The Mammaries of the Welfare State
- First edition
- Author: Upamanyu Chatterjee
- Language: English
- Publisher: Viking Press
- Publication date: 2000
- Publication place: India
- Pages: 437 pp
- ISBN: 0-670-87934-7
- OCLC: 45845242
- Dewey Decimal: 823/.914 21
- LC Class: PR9499.3.C4665 M36 2000
- Preceded by: English, August

= The Mammaries of the Welfare State =

2000 book by Upamanyu Chatterjee

The Mammaries of the Welfare State is an English-language Indian novel, the sequel to Upamanyu Chatterjee's debut novel, English, August, also told from the perspective of the fictional character Agastya Sen.
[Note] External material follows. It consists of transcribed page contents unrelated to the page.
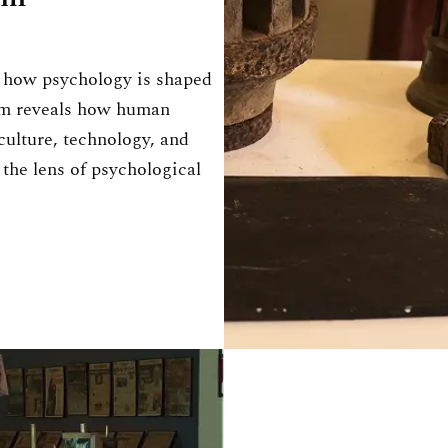
d how psychology is shaped
um reveals how human
ulture, technology, and
 the lens of psychological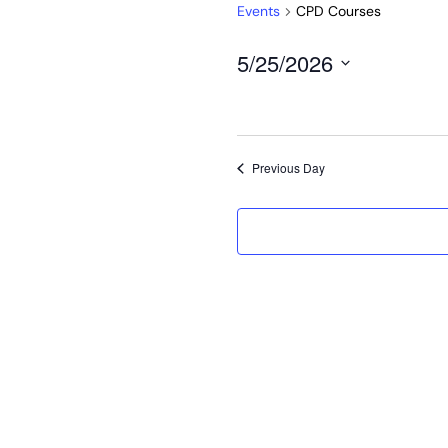
Events
CPD Courses
5/25/2026
Select
date.
Previous Day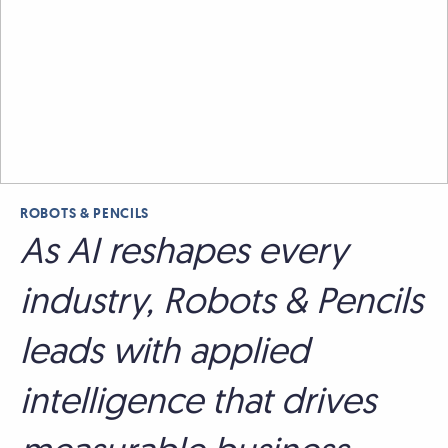
ROBOTS & PENCILS
As AI reshapes every
industry, Robots & Pencils
leads with applied
intelligence that drives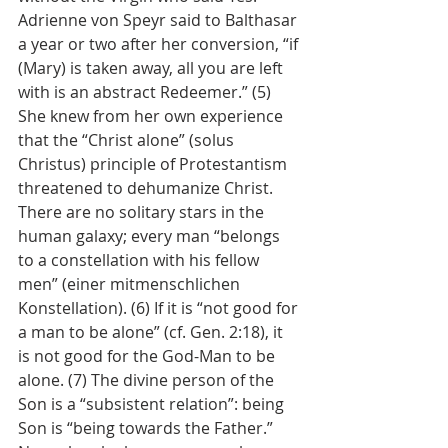
Adrienne von Speyr said to Balthasar 
a year or two after her conversion, “if 
(Mary) is taken away, all you are left 
with is an abstract Redeemer.” (5) 
She knew from her own experience 
that the “Christ alone” (solus 
Christus) principle of Protestantism 
threatened to dehumanize Christ. 
There are no solitary stars in the 
human galaxy; every man “belongs 
to a constellation with his fellow 
men” (einer mitmenschlichen 
Konstellation). (6) If it is “not good for 
a man to be alone” (cf. Gen. 2:18), it 
is not good for the God-Man to be 
alone. (7) The divine person of the 
Son is a “subsistent relation”: being 
Son is “being towards the Father.” 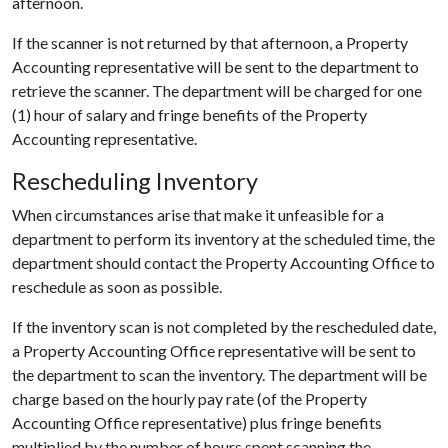
afternoon.
If the scanner is not returned by that afternoon, a Property
Accounting representative will be sent to the department to
retrieve the scanner. The department will be charged for one
(1) hour of salary and fringe benefits of the Property
Accounting representative.
Rescheduling Inventory
When circumstances arise that make it unfeasible for a
department to perform its inventory at the scheduled time, the
department should contact the Property Accounting Office to
reschedule as soon as possible.
If the inventory scan is not completed by the rescheduled date,
a Property Accounting Office representative will be sent to
the department to scan the inventory. The department will be
charge based on the hourly pay rate (of the Property
Accounting Office representative) plus fringe benefits
multiplied by the number of hours spent scanning the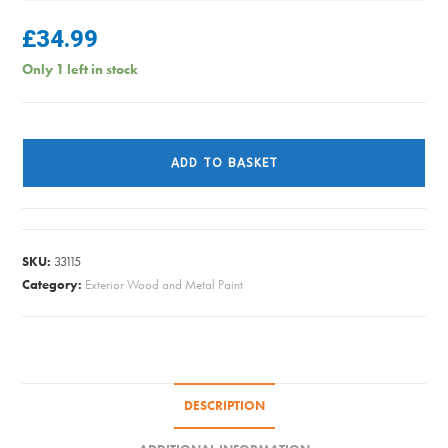
£
34.99
Only 1 left in stock
Sadolin
Extra
ADD TO BASKET
-
Jacobean
Walnut
-
SKU:
33115
1L
Category:
Exterior Wood and Metal Paint
quantity
DESCRIPTION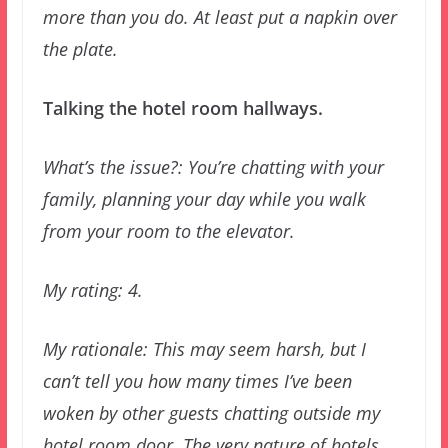
more than you do. At least put a napkin over
the plate.
Talking the hotel room hallways.
What’s the issue?: You’re chatting with your
family, planning your day while you walk
from your room to the elevator.
My rating: 4.
My rationale: This may seem harsh, but I
can’t tell you how many times I’ve been
woken by other guests chatting outside my
hotel room door. The very nature of hotels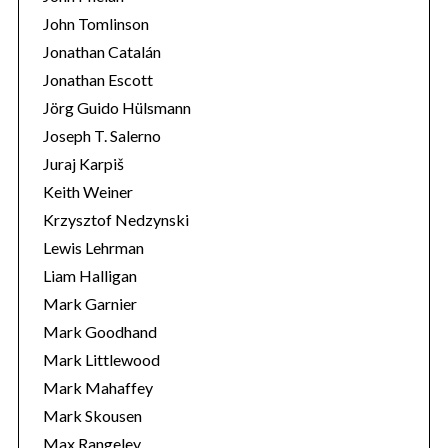
John Tomlinson
Jonathan Catalán
Jonathan Escott
Jörg Guido Hülsmann
Joseph T. Salerno
Juraj Karpiš
Keith Weiner
Krzysztof Nedzynski
Lewis Lehrman
Liam Halligan
Mark Garnier
Mark Goodhand
Mark Littlewood
Mark Mahaffey
Mark Skousen
Max Rangeley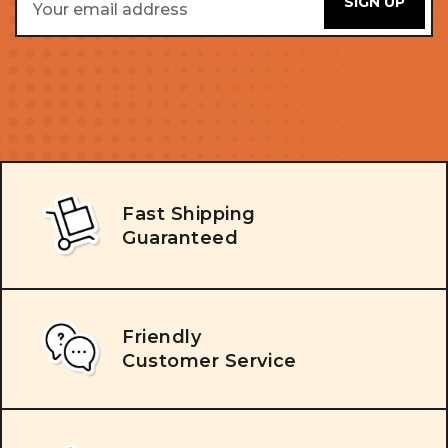
Address
Fast Shipping
Guaranteed
Friendly
Customer Service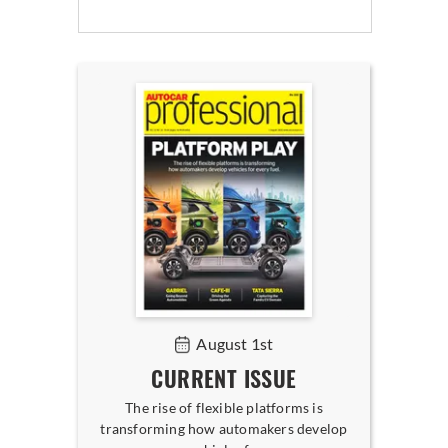
August 1st
CURRENT ISSUE
The rise of flexible platforms is
transforming how automakers develop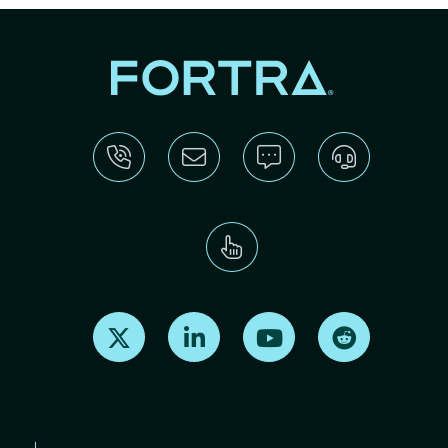
Find us on X
Find us on LinkedIn
Find us on Youtube
Find us on Re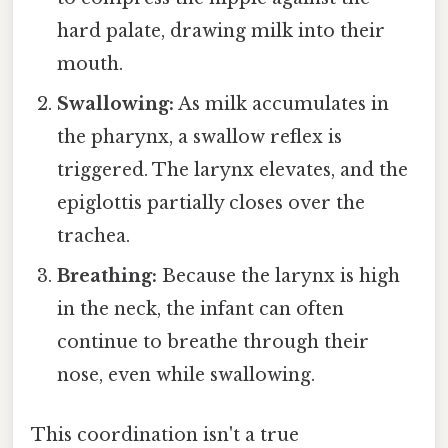
hard palate, drawing milk into their
mouth.
Swallowing:
As milk accumulates in
the pharynx, a swallow reflex is
triggered. The larynx elevates, and the
epiglottis partially closes over the
trachea.
Breathing:
Because the larynx is high
in the neck, the infant can often
continue to breathe through their
nose, even while swallowing.
This coordination isn't a true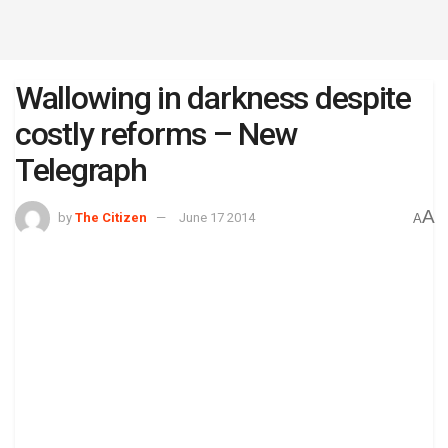
Wallowing in darkness despite
costly reforms – New
Telegraph
A
by
The Citizen
June 17 2014
A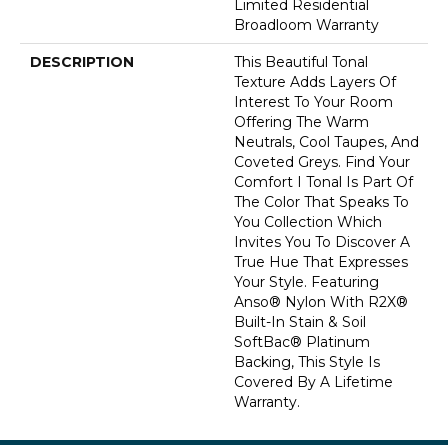
Limited Residential
Broadloom Warranty
DESCRIPTION
This Beautiful Tonal
Texture Adds Layers Of
Interest To Your Room
Offering The Warm
Neutrals, Cool Taupes, And
Coveted Greys. Find Your
Comfort I Tonal Is Part Of
The Color That Speaks To
You Collection Which
Invites You To Discover A
True Hue That Expresses
Your Style. Featuring
Anso® Nylon With R2X®
Built-In Stain & Soil
SoftBac® Platinum
Backing, This Style Is
Covered By A Lifetime
Warranty.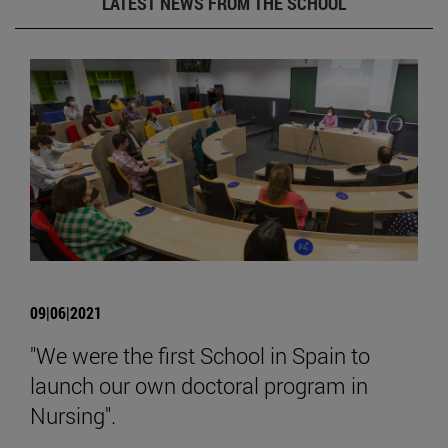
LATEST NEWS FROM THE SCHOOL
09|06|2021
"We were the first School in Spain to
launch our own doctoral program in
Nursing".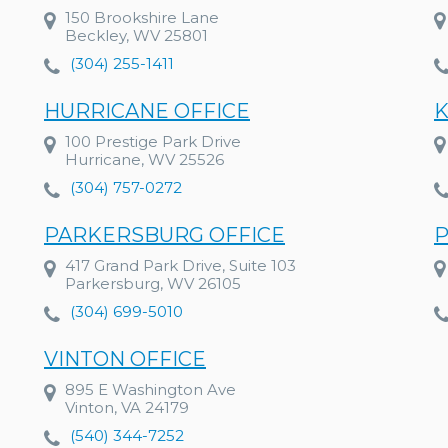
150 Brookshire Lane
Beckley, WV 25801
(304) 255-1411
HURRICANE OFFICE
K
100 Prestige Park Drive
Hurricane, WV 25526
(304) 757-0272
PARKERSBURG OFFICE
P
417 Grand Park Drive, Suite 103
Parkersburg, WV 26105
(304) 699-5010
VINTON OFFICE
895 E Washington Ave
Vinton, VA 24179
(540) 344-7252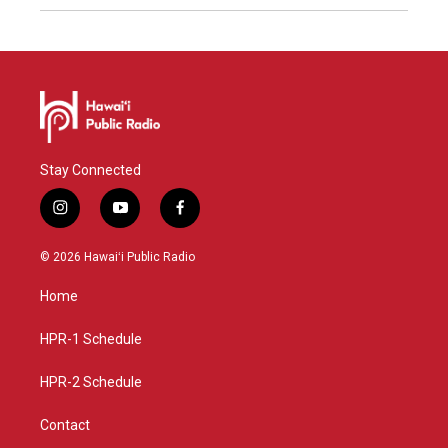
Stay Connected
i
y
f
n
o
a
s
u
c
© 2026 Hawaiʻi Public Radio
t
t
e
a
u
b
Home
g
b
o
r
e
o
a
k
HPR-1 Schedule
m
HPR-2 Schedule
Contact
It won the Sahitya Akademi Award (English) in 2004. The novel tells the story of political bureaucracy in the fictional state of Madna when an epidemic breaks out. The title derives from a line of dialog in the novel, where a civil servant states "In my eight years of service, I haven't come across a single case in which everybody concerned didn't try to milk dry the boobs of the Welfare State".

== Critical reception ==
Anand Vardhan states that the novel anticipated India's initial response to the COVID-19 pandemic in its portrayal of a pandemic where civil servants are preoccupied more with "procedure and spin". Anjana Sharma, writing for The Hindu, says that it "dares to voice a moral outrage that very rarely finds its way into fiction". Various reviews praise the humour of the novel as a "hilarious satire", "funny" and "a book of laughter and disgust".

It received some criticism for its structure, focus and length. Vardhan criticizes the novel's "scattered plot and meandering narratives", while Sharma concurs that it is "a bit repetitive". The Modern Novel states that it "does drag out somewhat" and "you just want him to get on with the story. Which he doesn’t."